A categorical variable is defined as one that can assume only a limited number of discrete values. The measurement scale for such a variable is unrestricted. It can be nominal , which means that the observed levels are not ordered. It can be ordinal , which means that the observed levels are ordered in some way. Or it can be interval , which means that the observed levels are ordered and numeric and that any interval of one unit on the scale of measurement represents the same amount, regardless of its location on the scale. One example of a categorical variable is litter size; another is the number of times a subject has been married. A variable that lies on a nominal scale is sometimes called a qualitative or classification variable .

Categorical data result from observations on multiple subjects where one or more categorical variables are observed for each subject. If there is only one categorical variable, then the data are generally represented by a frequency table , which lists each observed value of the variable and its frequency of occurrence.

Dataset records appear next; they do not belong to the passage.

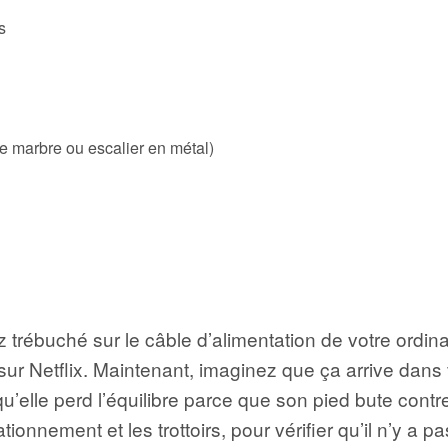
s
 de marbre ou escalier en métal)
trébuché sur le câble d’alimentation de votre ordinat
sur Netflix. Maintenant, imaginez que ça arrive dans 
’elle perd l’équilibre parce que son pied bute contre 
ionnement et les trottoirs, pour vérifier qu’il n’y a p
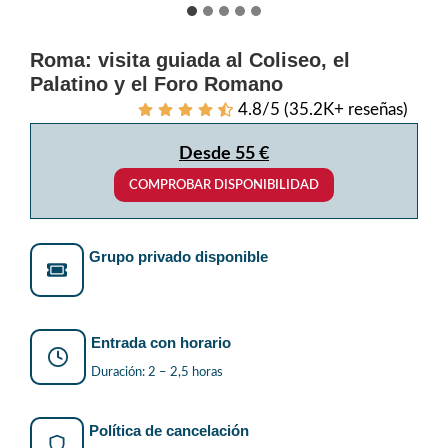
Roma: visita guiada al Coliseo, el
Palatino y el Foro Romano
4.8/5 (35.2K+ reseñas)
Desde 55 €
COMPROBAR DISPONIBILIDAD
Grupo privado disponible
Entrada con horario
Duración: 2 – 2,5 horas
Política de cancelación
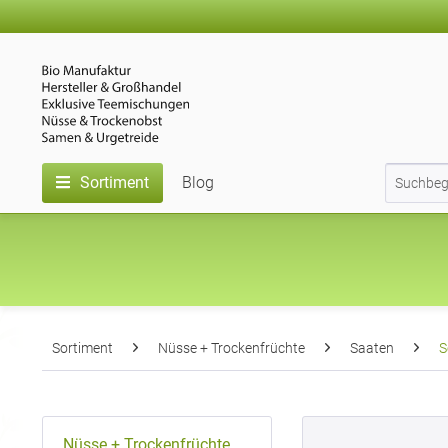
Sortiment
Blog
Sortiment
Nüsse + Trockenfrüchte
Saaten
S
Nüsse + Trockenfrüchte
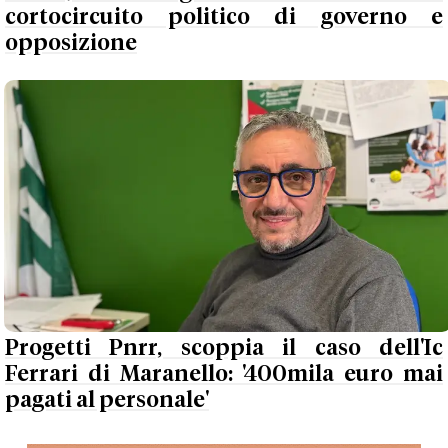
cortocircuito politico di governo e
opposizione
Progetti Pnrr, scoppia il caso dell'Ic
Ferrari di Maranello: '400mila euro mai
pagati al personale'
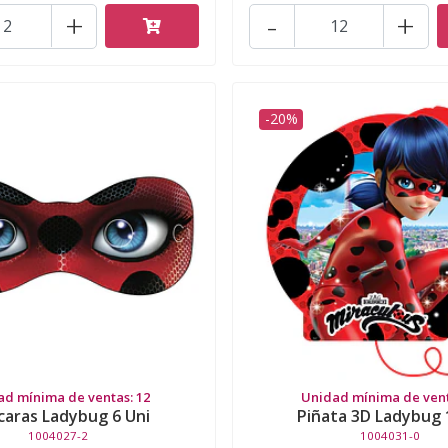
+
-
+
-20%
ad mínima de ventas: 12
Unidad mínima de vent
aras Ladybug 6 Uni
Piñata 3D Ladybug 
1004027-2
1004031-0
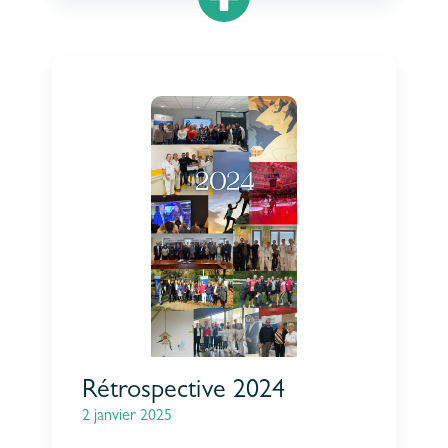
Rétrospective 2024
2 janvier 2025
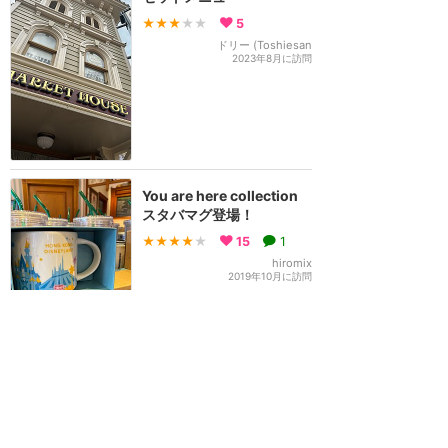
★★★
★★
5
ドリー (Toshiesan
2023年8月に訪問
You are here collection
スタバマグ登場！
★★★★
★
15
1
hiromix
2019年10月に訪問
訪問日順でもっと読む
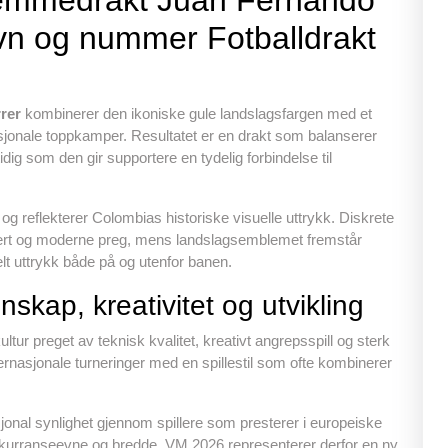
emmedrakt Juan Fernando
o
p
vn og nummer Fotballdrakt
k
rer
kombinerer den ikoniske gule landslagsfargen med et
asjonale toppkamper. Resultatet er en drakt som balanserer
idig som den gir supportere en tydelig forbindelse til
og reflekterer Colombias historiske visuelle uttrykk. Diskrete
kturert og moderne preg, mens landslagsemblemet fremstår
nelt uttrykk både på og utenfor banen.
nskap, kreativitet og utvikling
ultur preget av teknisk kvalitet, kreativt angrepsspill og sterk
ternasjonale turneringer med en spillestil som ofte kombinerer
asjonal synlighet gjennom spillere som presterer i europeiske
nkurranseevne og bredde. VM 2026 representerer derfor en ny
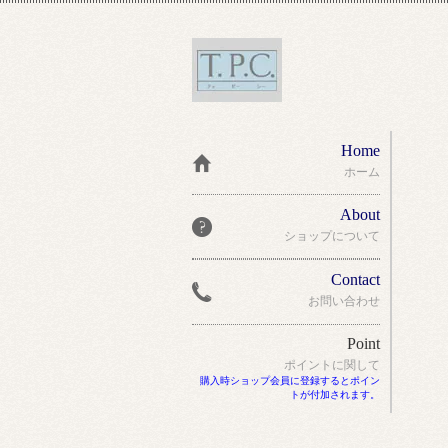
Home
ホーム
About
ショップについて
Contact
お問い合わせ
Point
ポイントに関して
購入時ショップ会員に登録するとポイン
トが付加されます。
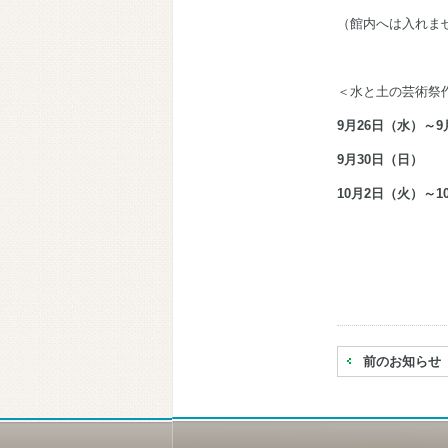
（館内へは入れま
＜水と土の芸術祭
9月26日（水）～9
9月30日（日）
10月2日（火）～
前のお知らせ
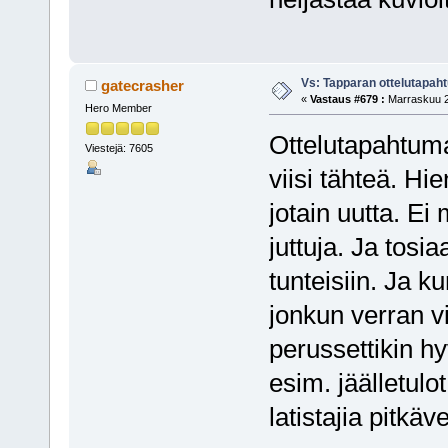
Vs: Tapparan ottelutapa
gatecrasher
«
Vastaus #679 :
Marraskuu 29
Hero Member
Ottelutapahtuma
Viestejä: 7605
viisi tähteä. H
jotain uutta. Ei
juttuja. Ja tosi
tunteisiin. Ja ku
jonkun verran vi
perussettikin h
esim. jäälletulo
latistajia pitkä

If there are two or more categorical variables, then a subject's profile is defined as the subject's observed values for each of the variables. Such categorical data can be represented by a frequency table that lists each observed profile and its frequency of occurrence.

If there are exactly two categorical variables, then the data are often represented by a two-dimensional contingency table , which has one row for each level of variable 1 and one column for each level of variable 2. The intersections of rows and columns , called cells , correspond to variable profiles, and each cell contains the frequency of occurrence of the corresponding profile.

If there are more than two categorical variables, then the data can be represented by a multidimensional contingency table . There are two commonly used methods for displaying such tables, and both require that the variables be divided into two sets.

In the first method, one set contains a row variable and a column variable for a two-dimensional contingency table, and the second set contains all of the other variables. The variables in the second set are used to form a set of profiles. Thus, the data are represented as a series of two-dimensional contingency tables, one for each profile. This is the data representation used by PROC FREQ. For example, if you request tables for RACE*SEX*AGE*INCOME, the FREQ procedure represents the data as a series of contingency tables: the row variable is AGE, the column variable is INCOME, and the combinations of levels of RACE and SEX form a set of profiles.

In the second method, one set contains the independent variables, and the other set contains the dependent variables. Profiles based on the independent variables are called population profiles , whereas those based on the dependent variables are called response profiles . A two-dimensional contingency table is then formed , with one row for each population profile and one column for each response profile. Since any subject can have only one population profile and one response profile, the contingency table is uniquely defined. This is the data representation used by PROC CATMOD.